Exercise » Retype the data below in full, keeping every character as it is.

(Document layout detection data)
* * *

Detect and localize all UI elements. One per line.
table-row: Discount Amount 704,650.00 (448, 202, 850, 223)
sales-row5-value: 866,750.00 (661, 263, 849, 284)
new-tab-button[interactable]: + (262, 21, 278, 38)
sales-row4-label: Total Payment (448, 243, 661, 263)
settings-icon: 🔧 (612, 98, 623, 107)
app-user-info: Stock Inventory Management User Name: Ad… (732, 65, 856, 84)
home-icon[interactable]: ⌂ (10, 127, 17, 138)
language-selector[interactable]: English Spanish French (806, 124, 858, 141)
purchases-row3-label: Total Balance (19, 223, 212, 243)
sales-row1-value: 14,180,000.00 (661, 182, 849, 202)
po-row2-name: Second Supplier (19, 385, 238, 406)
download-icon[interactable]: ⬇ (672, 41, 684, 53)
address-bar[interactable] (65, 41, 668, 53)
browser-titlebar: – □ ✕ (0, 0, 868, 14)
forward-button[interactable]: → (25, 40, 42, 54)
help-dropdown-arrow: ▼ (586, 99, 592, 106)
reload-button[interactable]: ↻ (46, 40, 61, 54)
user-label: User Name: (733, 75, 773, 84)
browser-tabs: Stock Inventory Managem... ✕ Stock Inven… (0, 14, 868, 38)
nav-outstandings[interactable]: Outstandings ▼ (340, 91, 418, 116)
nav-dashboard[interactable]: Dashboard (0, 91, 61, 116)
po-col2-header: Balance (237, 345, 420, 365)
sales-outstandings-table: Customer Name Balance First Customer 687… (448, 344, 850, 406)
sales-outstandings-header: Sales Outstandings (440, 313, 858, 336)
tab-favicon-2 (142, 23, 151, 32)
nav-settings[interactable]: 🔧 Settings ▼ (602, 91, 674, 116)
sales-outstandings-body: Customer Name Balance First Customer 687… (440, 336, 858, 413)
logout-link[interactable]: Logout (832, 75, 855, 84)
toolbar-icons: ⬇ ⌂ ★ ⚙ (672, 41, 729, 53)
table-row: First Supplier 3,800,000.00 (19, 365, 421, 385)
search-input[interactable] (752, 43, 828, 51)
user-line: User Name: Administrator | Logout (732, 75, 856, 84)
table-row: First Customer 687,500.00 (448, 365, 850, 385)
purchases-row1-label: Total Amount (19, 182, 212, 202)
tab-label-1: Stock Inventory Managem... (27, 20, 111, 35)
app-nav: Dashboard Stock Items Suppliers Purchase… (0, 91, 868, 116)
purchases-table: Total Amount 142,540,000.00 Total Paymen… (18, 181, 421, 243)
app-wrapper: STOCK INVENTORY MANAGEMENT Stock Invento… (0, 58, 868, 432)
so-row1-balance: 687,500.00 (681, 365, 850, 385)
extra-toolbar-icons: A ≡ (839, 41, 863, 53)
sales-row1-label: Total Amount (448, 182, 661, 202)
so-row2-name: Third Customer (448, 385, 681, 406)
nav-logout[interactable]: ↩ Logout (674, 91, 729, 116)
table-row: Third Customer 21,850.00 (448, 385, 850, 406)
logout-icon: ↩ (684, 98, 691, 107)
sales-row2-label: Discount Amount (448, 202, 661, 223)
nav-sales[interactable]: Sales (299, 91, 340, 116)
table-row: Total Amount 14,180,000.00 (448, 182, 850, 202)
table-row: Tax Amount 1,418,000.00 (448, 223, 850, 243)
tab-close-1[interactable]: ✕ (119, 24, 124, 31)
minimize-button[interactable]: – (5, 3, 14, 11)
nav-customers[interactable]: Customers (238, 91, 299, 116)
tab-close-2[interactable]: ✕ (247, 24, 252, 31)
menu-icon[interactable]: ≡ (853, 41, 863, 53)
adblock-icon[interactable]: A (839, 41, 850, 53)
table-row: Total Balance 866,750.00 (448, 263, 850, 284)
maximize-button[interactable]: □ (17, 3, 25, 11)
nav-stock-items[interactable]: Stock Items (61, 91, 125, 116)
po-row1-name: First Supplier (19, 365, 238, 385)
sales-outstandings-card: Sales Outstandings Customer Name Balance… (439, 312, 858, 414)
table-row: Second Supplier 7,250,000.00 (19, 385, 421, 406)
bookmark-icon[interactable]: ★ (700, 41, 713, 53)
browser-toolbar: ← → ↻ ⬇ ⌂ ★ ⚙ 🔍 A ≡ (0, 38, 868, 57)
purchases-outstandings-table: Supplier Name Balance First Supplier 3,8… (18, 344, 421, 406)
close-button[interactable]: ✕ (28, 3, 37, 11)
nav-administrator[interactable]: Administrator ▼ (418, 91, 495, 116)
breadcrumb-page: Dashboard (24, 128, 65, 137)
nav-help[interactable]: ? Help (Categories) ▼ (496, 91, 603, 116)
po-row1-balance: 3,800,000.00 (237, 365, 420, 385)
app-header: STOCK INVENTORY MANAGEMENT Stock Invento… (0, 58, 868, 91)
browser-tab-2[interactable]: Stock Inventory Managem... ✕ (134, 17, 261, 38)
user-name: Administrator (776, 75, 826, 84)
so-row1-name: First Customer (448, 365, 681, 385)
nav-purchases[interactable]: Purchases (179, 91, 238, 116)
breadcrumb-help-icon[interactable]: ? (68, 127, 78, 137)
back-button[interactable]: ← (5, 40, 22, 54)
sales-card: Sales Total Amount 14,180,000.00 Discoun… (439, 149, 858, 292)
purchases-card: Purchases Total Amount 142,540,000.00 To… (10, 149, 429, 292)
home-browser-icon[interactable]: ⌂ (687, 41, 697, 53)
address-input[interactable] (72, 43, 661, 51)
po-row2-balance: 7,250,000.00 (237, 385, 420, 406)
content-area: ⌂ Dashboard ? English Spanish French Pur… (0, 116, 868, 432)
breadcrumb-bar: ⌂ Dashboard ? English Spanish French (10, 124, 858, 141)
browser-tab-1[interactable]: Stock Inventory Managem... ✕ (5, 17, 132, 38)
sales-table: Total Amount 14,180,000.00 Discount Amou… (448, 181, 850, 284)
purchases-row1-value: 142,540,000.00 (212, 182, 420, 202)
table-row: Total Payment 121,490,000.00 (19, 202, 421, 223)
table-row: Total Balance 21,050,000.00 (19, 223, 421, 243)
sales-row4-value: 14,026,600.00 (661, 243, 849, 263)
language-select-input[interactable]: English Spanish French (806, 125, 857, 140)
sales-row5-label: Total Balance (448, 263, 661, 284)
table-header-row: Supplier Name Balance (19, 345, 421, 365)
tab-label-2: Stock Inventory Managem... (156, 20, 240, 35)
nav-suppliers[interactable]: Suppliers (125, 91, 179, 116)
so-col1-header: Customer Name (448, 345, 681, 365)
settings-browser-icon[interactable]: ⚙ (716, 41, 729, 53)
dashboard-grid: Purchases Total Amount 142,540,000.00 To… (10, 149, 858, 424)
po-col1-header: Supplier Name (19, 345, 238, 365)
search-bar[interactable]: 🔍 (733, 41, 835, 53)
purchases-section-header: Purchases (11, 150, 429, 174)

* * *

Written reply »
Detect and localize all UI elements. One per line.
table-row: Discount Amount 704,650.00 (448, 202, 850, 223)
sales-row5-value: 866,750.00 (661, 263, 849, 284)
new-tab-button[interactable]: + (262, 21, 278, 38)
sales-row4-label: Total Payment (448, 243, 661, 263)
settings-icon: 🔧 (612, 98, 623, 107)
app-user-info: Stock Inventory Management User Name: Ad… (732, 65, 856, 84)
home-icon[interactable]: ⌂ (10, 127, 17, 138)
language-selector[interactable]: English Spanish French (806, 124, 858, 141)
purchases-row3-label: Total Balance (19, 223, 212, 243)
sales-row1-value: 14,180,000.00 (661, 182, 849, 202)
po-row2-name: Second Supplier (19, 385, 238, 406)
download-icon[interactable]: ⬇ (672, 41, 684, 53)
address-bar[interactable] (65, 41, 668, 53)
browser-titlebar: – □ ✕ (0, 0, 868, 14)
forward-button[interactable]: → (25, 40, 42, 54)
help-dropdown-arrow: ▼ (586, 99, 592, 106)
reload-button[interactable]: ↻ (46, 40, 61, 54)
user-label: User Name: (733, 75, 773, 84)
browser-tabs: Stock Inventory Managem... ✕ Stock Inven… (0, 14, 868, 38)
nav-outstandings[interactable]: Outstandings ▼ (340, 91, 418, 116)
nav-dashboard[interactable]: Dashboard (0, 91, 61, 116)
po-col2-header: Balance (237, 345, 420, 365)
sales-outstandings-table: Customer Name Balance First Customer 687… (448, 344, 850, 406)
sales-outstandings-header: Sales Outstandings (440, 313, 858, 336)
tab-favicon-2 (142, 23, 151, 32)
nav-settings[interactable]: 🔧 Settings ▼ (602, 91, 674, 116)
sales-outstandings-body: Customer Name Balance First Customer 687… (440, 336, 858, 413)
logout-link[interactable]: Logout (832, 75, 855, 84)
toolbar-icons: ⬇ ⌂ ★ ⚙ (672, 41, 729, 53)
table-row: First Supplier 3,800,000.00 (19, 365, 421, 385)
search-input[interactable] (752, 43, 828, 51)
user-line: User Name: Administrator | Logout (732, 75, 856, 84)
table-row: First Customer 687,500.00 (448, 365, 850, 385)
purchases-row1-label: Total Amount (19, 182, 212, 202)
tab-label-1: Stock Inventory Managem... (27, 20, 111, 35)
app-nav: Dashboard Stock Items Suppliers Purchase… (0, 91, 868, 116)
purchases-table: Total Amount 142,540,000.00 Total Paymen… (18, 181, 421, 243)
app-wrapper: STOCK INVENTORY MANAGEMENT Stock Invento… (0, 58, 868, 432)
so-row1-balance: 687,500.00 (681, 365, 850, 385)
extra-toolbar-icons: A ≡ (839, 41, 863, 53)
sales-row1-label: Total Amount (448, 182, 661, 202)
so-row2-name: Third Customer (448, 385, 681, 406)
nav-logout[interactable]: ↩ Logout (674, 91, 729, 116)
table-row: Third Customer 21,850.00 (448, 385, 850, 406)
logout-icon: ↩ (684, 98, 691, 107)
sales-row2-label: Discount Amount (448, 202, 661, 223)
nav-sales[interactable]: Sales (299, 91, 340, 116)
table-row: Total Amount 14,180,000.00 (448, 182, 850, 202)
table-row: Tax Amount 1,418,000.00 (448, 223, 850, 243)
tab-close-1[interactable]: ✕ (119, 24, 124, 31)
minimize-button[interactable]: – (5, 3, 14, 11)
nav-customers[interactable]: Customers (238, 91, 299, 116)
tab-close-2[interactable]: ✕ (247, 24, 252, 31)
menu-icon[interactable]: ≡ (853, 41, 863, 53)
adblock-icon[interactable]: A (839, 41, 850, 53)
table-row: Total Balance 866,750.00 (448, 263, 850, 284)
maximize-button[interactable]: □ (17, 3, 25, 11)
nav-stock-items[interactable]: Stock Items (61, 91, 125, 116)
po-row1-name: First Supplier (19, 365, 238, 385)
sales-outstandings-card: Sales Outstandings Customer Name Balance… (439, 312, 858, 414)
table-row: Second Supplier 7,250,000.00 (19, 385, 421, 406)
bookmark-icon[interactable]: ★ (700, 41, 713, 53)
browser-toolbar: ← → ↻ ⬇ ⌂ ★ ⚙ 🔍 A ≡ (0, 38, 868, 57)
purchases-outstandings-table: Supplier Name Balance First Supplier 3,8… (18, 344, 421, 406)
close-button[interactable]: ✕ (28, 3, 37, 11)
nav-administrator[interactable]: Administrator ▼ (418, 91, 495, 116)
breadcrumb-page: Dashboard (24, 128, 65, 137)
nav-help[interactable]: ? Help (Categories) ▼ (496, 91, 603, 116)
po-row1-balance: 3,800,000.00 (237, 365, 420, 385)
app-header: STOCK INVENTORY MANAGEMENT Stock Invento… (0, 58, 868, 91)
browser-tab-2[interactable]: Stock Inventory Managem... ✕ (134, 17, 261, 38)
user-name: Administrator (776, 75, 826, 84)
so-row1-name: First Customer (448, 365, 681, 385)
nav-purchases[interactable]: Purchases (179, 91, 238, 116)
breadcrumb-help-icon[interactable]: ? (68, 127, 78, 137)
back-button[interactable]: ← (5, 40, 22, 54)
sales-card: Sales Total Amount 14,180,000.00 Discoun… (439, 149, 858, 292)
purchases-card: Purchases Total Amount 142,540,000.00 To… (10, 149, 429, 292)
home-browser-icon[interactable]: ⌂ (687, 41, 697, 53)
address-input[interactable] (72, 43, 661, 51)
po-row2-balance: 7,250,000.00 (237, 385, 420, 406)
content-area: ⌂ Dashboard ? English Spanish French Pur… (0, 116, 868, 432)
breadcrumb-bar: ⌂ Dashboard ? English Spanish French (10, 124, 858, 141)
browser-tab-1[interactable]: Stock Inventory Managem... ✕ (5, 17, 132, 38)
sales-table: Total Amount 14,180,000.00 Discount Amou… (448, 181, 850, 284)
purchases-row1-value: 142,540,000.00 (212, 182, 420, 202)
table-row: Total Payment 121,490,000.00 (19, 202, 421, 223)
table-row: Total Balance 21,050,000.00 (19, 223, 421, 243)
sales-row4-value: 14,026,600.00 (661, 243, 849, 263)
language-select-input[interactable]: English Spanish French (806, 125, 857, 140)
sales-row5-label: Total Balance (448, 263, 661, 284)
table-header-row: Supplier Name Balance (19, 345, 421, 365)
tab-label-2: Stock Inventory Managem... (156, 20, 240, 35)
nav-suppliers[interactable]: Suppliers (125, 91, 179, 116)
so-col1-header: Customer Name (448, 345, 681, 365)
settings-browser-icon[interactable]: ⚙ (716, 41, 729, 53)
dashboard-grid: Purchases Total Amount 142,540,000.00 To… (10, 149, 858, 424)
po-col1-header: Supplier Name (19, 345, 238, 365)
search-bar[interactable]: 🔍 (733, 41, 835, 53)
purchases-section-header: Purchases (11, 150, 429, 174)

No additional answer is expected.